Великий князь и духовенство при деятельной поддержке «старых бояр» идут на сговор с теми самыми татарами, с которыми Русь столько лет ведет борьбу, которым сами не платят дани.
Беспечность такова, что даже мер предосторожности не принимается: в крепости не свозят съестные запасы, дружины не приводятся в готовность, видимо, из нежелания «обеспокоить» Эдигея, не отвратить мурзу от нападения на Литву.
Верх великокняжеской мудрости!
Лишь один из всех полководцев начеку: дядя великого князя, пятидесятилетний Владимир Андреевич Серпуховской, по прозвищу «Хоробрый», один из героев Куликовского побоища. Он уже похоронил всех давних соратников, постарел, но здравого смысла и энергии не утратил.
Владимир Андреевич татарам не верит. Держит ухо востро. Его дружины собраны на всякий случай в кулак, воины пристально следят за передвижениями Эдигея.
Нет нужды, что татары двинулись зимой, а не осенью, как движутся обычно, чтобы поспеть на убранный урожай.

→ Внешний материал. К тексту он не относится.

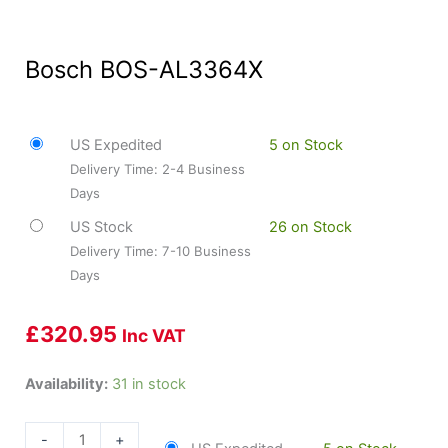
Bosch BOS-AL3364X
US Expedited
5 on Stock
Delivery Time: 2-4 Business
Days
US Stock
26 on Stock
Delivery Time: 7-10 Business
Days
£
320.95
Inc VAT
Bosch
Availability:
31 in stock
BOS-
AL3364X
-
+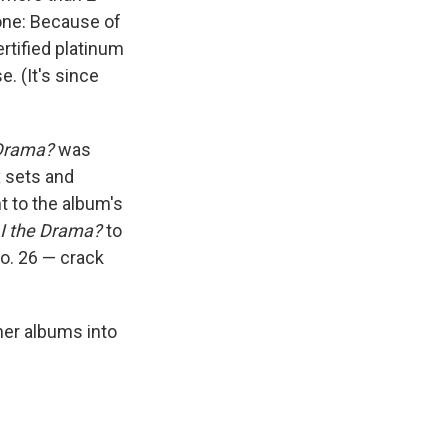
one: Because of
rtified platinum
. (It's since
 Drama?
was
x sets and
t to the album's
I the Drama?
to
No. 26 — crack
her albums into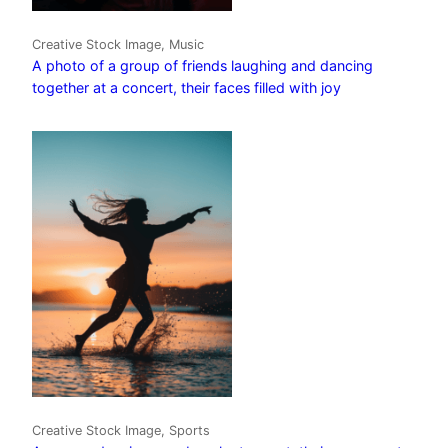
Creative Stock Image, Music
A photo of a group of friends laughing and dancing
together at a concert, their faces filled with joy
Creative Stock Image, Sports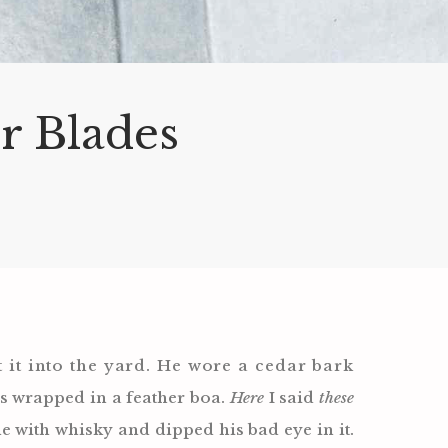
or Blades
 it into the yard. He wore a cedar bark
s wrapped in a feather boa.
Here
I said
these
ne with whisky and dipped his bad eye in it.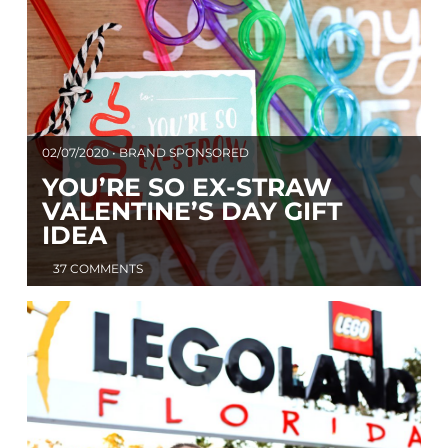
02/07/2020 • BRAND SPONSORED
YOU’RE SO EX-STRAW
VALENTINE’S DAY GIFT
IDEA
37 COMMENTS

Осенью хлеб брали, зимой — муку загребут. Какая разница?
Это пусть себя московский племянник вместе с дурнем митрополитом сладкими надеждами утешают! А его, Владимира, на мякине не проведешь.
И едва приходит весть, что Эдигей «внезапно» от Оки круто повернул на Москву — дружина Владимира Андреевича уже в седле и устремляется к столице.
Они гонят коней, не жалея плеток, захлебываясь ледяным воздухом, теряя всадников, упавших на скользкой дороге, не помышляя об отдыхе, зная только одно: татар надо опередить!
И в бешеной скачке опережают Эдигея.
Вокруг Москвы — пустыня. Жители — кто сбежался в Кремль, кто подался на север.
Пуст и посад.
И, еще не въезжая в город, дорожа каждой минутой, князь Владимир, обернувшись к ратникам, машет рукой на посад:
— Сжечь!
Он не оставит татарам лес для осадных орудий и лестниц, жилье и дрова!